What the task requires:
Retype all entries exactly as they stand, excluding pictures.

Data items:
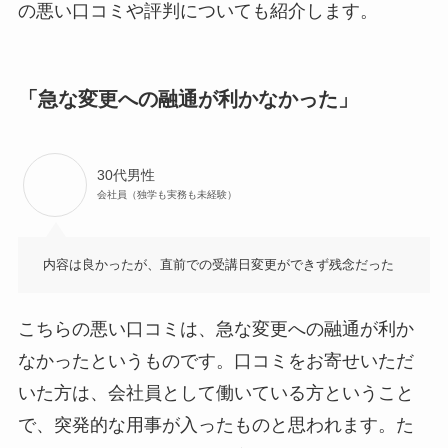
の悪い口コミや評判についても紹介します。
「急な変更への融通が利かなかった」
30代男性
会社員（独学も実務も未経験）
内容は良かったが、直前での受講日変更ができず残念だった
こちらの悪い口コミは、急な変更への融通が利か
なかったというものです。口コミをお寄せいただ
いた方は、会社員として働いている方ということ
で、突発的な用事が入ったものと思われます。た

Answer to the problem:
の悪い口コミや評判についても紹介します。
「急な変更への融通が利かなかった」
30代男性
会社員（独学も実務も未経験）
内容は良かったが、直前での受講日変更ができず残念だった
こちらの悪い口コミは、急な変更への融通が利か
なかったというものです。口コミをお寄せいただ
いた方は、会社員として働いている方ということ
で、突発的な用事が入ったものと思われます。た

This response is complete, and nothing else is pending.